Quel que soit le type de méditation, la pratique régulière réduit la perception subjective du stress


Fait intéressant, malgré ces différences au niveau de la physiologie du stress, chacun des modules de formation a réduit la perception subjective du stress. Cela signifie que, bien que des changements physiologiques objectifs dans la réactivité sociale du stress aient été observés uniquement lorsque les participants se sont engagés avec d’autres personnes, ils ont formé leurs capacités intersubjectives et se sont senti subjectivement moins stressés après tous les modules de formation mentale.

Enfin, les résultats actuels mettent en évidence non seulement que les compétences sociales cruciales nécessaires à une interaction et une coopération sociales réussies peuvent encore être améliorées chez les adultes en bonne santé. Une telle formation mentale entraîne des changements structurels du cerveau et la réduction du stress social, mais aussi les différentes méthodes de formation mentale ont les effets différentiels sur le cerveau, sur la santé et le comportement.

« C’est important que vous vous entraîniez ! Une fois que nous avons compris quelles techniques de formation mentale ont quels effets, nous pourrons utiliser ces techniques de manière ciblée pour soutenir la santé mentale et physique » indiquent les chercheurs. Par exemple, de nombreux programmes de prise de conscience actuellement populaires peuvent être une méthode valable pour attirer l’attention et renforcer l’efficacité cognitive.

Cependant, si nous, en tant que société, voulons devenir moins vulnérables au stress social ou former des compétences sociales, comme l’empathie, la compassion et la prise de perspective, les techniques de formation mentale se concentrant davantage sur le « nous » et la connectivité sociale chez les personnes peuvent être de meilleurs choix.

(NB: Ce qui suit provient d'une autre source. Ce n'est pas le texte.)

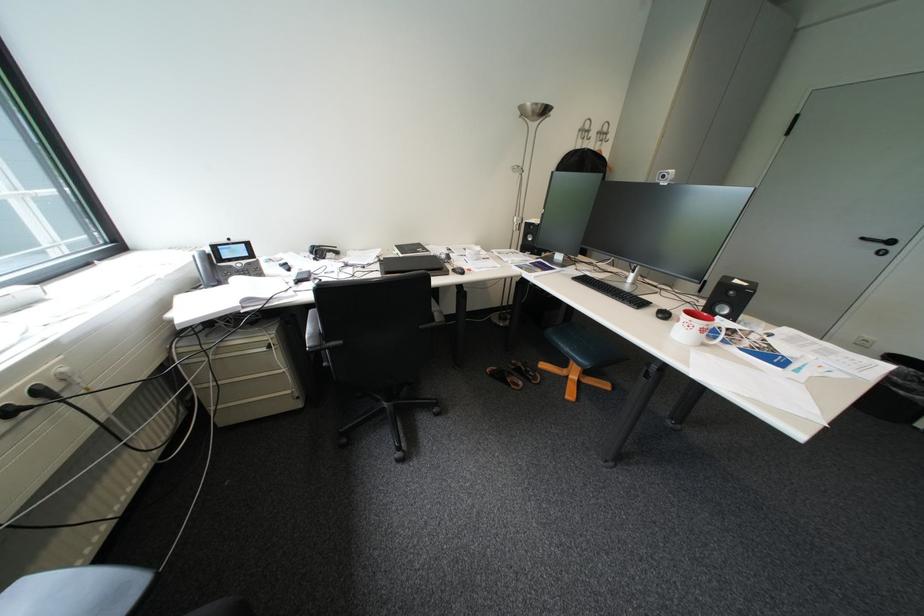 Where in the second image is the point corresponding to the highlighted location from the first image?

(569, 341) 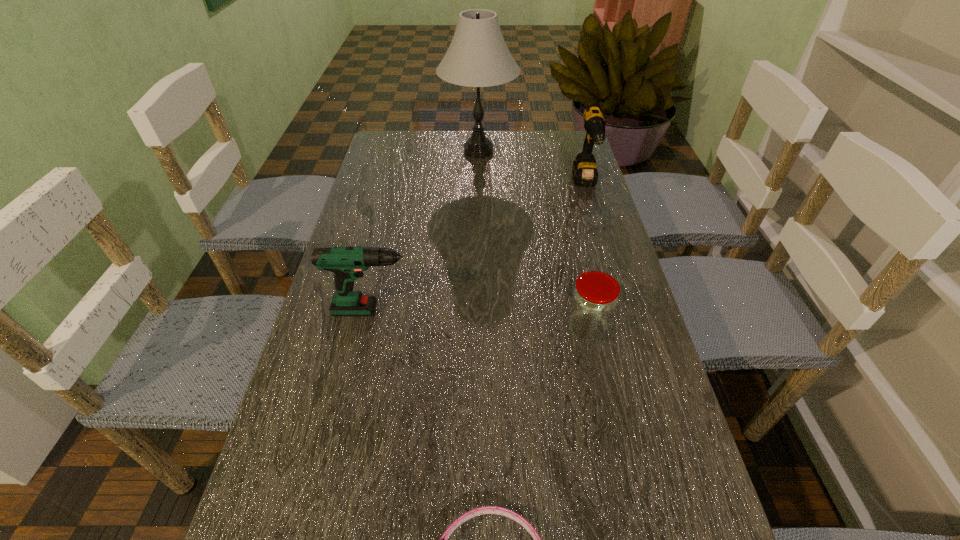 The image size is (960, 540). Identify the location of lamp. (478, 56).

The image size is (960, 540). Find the location of `the right drill`. the right drill is located at coordinates (584, 170).

Identify the location of the farther drill. The image size is (960, 540). (584, 170).

Where is `the nearer drill`? The width and height of the screenshot is (960, 540). the nearer drill is located at coordinates tap(347, 263).

This screenshot has height=540, width=960. Find the location of `the second object from right to left`. the second object from right to left is located at coordinates (594, 299).

The image size is (960, 540). In order to click on jar in this screenshot , I will do `click(594, 299)`.

I want to click on free space located on the front of the tallest object, so click(478, 183).

Where is `free space located at the tip of the right drill`? free space located at the tip of the right drill is located at coordinates [x=612, y=271].

I want to click on vacant region located on the handle side of the left drill, so click(483, 310).

The width and height of the screenshot is (960, 540). I want to click on vacant area situated on the left of the fourth object from left to right, so click(413, 328). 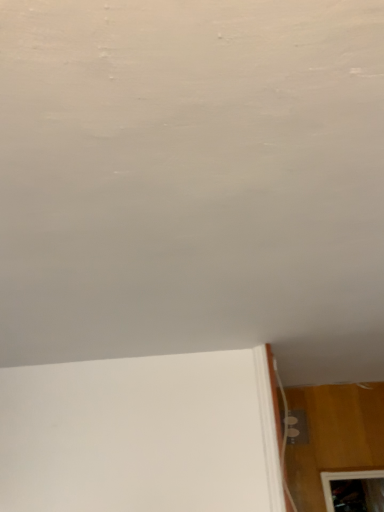 Question: In terms of height, does white matte wall at upper center look taller or shorter compared to white glossy electric outlet at lower right?

Choices:
 (A) tall
 (B) short

Answer: (B)

Question: Looking at their shapes, would you say white matte wall at upper center is wider or thinner than white glossy electric outlet at lower right?

Choices:
 (A) wide
 (B) thin

Answer: (A)

Question: Considering the positions of point (344, 335) and point (289, 420), is point (344, 335) closer or farther from the camera than point (289, 420)?

Choices:
 (A) farther
 (B) closer

Answer: (B)

Question: In the image, is white glossy electric outlet at lower right positioned in front of or behind white matte wall at upper center?

Choices:
 (A) front
 (B) behind

Answer: (B)

Question: From a real-world perspective, relative to white matte wall at upper center, is white glossy electric outlet at lower right vertically above or below?

Choices:
 (A) below
 (B) above

Answer: (A)

Question: In the image, is white glossy electric outlet at lower right on the left side or the right side of white matte wall at upper center?

Choices:
 (A) right
 (B) left

Answer: (A)

Question: Is white glossy electric outlet at lower right wider or thinner than white matte wall at upper center?

Choices:
 (A) wide
 (B) thin

Answer: (B) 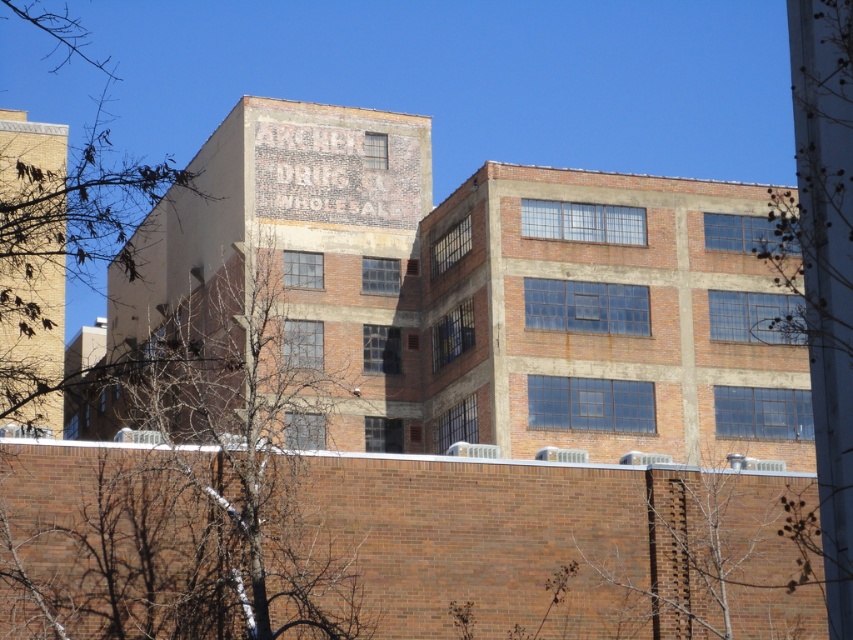 Question: Does brown textured tree at lower right lie behind bare branches at right?

Choices:
 (A) yes
 (B) no

Answer: (A)

Question: Which is nearer to the bare branches at right?

Choices:
 (A) bare branches at center
 (B) brown textured tree at lower right

Answer: (B)

Question: Which object is closer to the camera taking this photo?

Choices:
 (A) brown textured tree at lower right
 (B) bare branches at right

Answer: (B)

Question: Observing the image, what is the correct spatial positioning of brown textured tree at lower right in reference to bare branches at right?

Choices:
 (A) below
 (B) above

Answer: (A)

Question: Is bare branches at center further to the viewer compared to bare branches at right?

Choices:
 (A) yes
 (B) no

Answer: (A)

Question: Which point is closer to the camera taking this photo?

Choices:
 (A) (241, 580)
 (B) (805, 236)

Answer: (B)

Pour compléter cet article, je vous propose de lire le nouvel ouvrage de Matthieu Ricard et Wolf Singer : Cerveau & Méditation.

Cerveau & Méditation

Moine bouddhiste depuis quarante ans, Matthieu Ricard est l’un des méditants les plus chevronnés, régulièrement sollicité par les universités du monde entier pour se prêter à des expériences sur le cerveau.

Neurobiologiste, directeur émérite du Max Planck Institute for Brain Research, Wolf Singer est l’un des plus grands spécialistes mondiaux du cerveau.

Pendant huit ans, ils ont partagé leurs savoirs et se sont interrogés ensemble sur le fonctionnement de l’esprit. La méditation modifie-t-elle les circuits neuronaux ? Comment se forment les émotions ? Quels sont les différents états modifiés de la conscience ? Qu’est-ce que le « moi » ? Le libre arbitre existe-t-il ? Que peut-on dire de la nature de la conscience ?… Chaque fois, Matthieu Ricard et Wolf Singer confrontent deux traditions de pensée. L’une, la philosophie bouddhiste, est une connaissance à la première personne, résultat des pratiques millénaires des moines tibétains. L’autre, les neurosciences, est une connaissance à la troisième personne, issue d’expérimentations en laboratoire. Les deux approches sont radicalement différentes, mais elles aboutissent souvent aux mêmes conclusions.

Pour développer une véritable « science de l’esprit » leur rapprochement, esquissé depuis quelques années, est indispensable. C’est ce que propose cet ouvrage : un dialogue approfondi entre les sciences contemplatives et les sciences modernes, pour percer les mystères de l’esprit humain.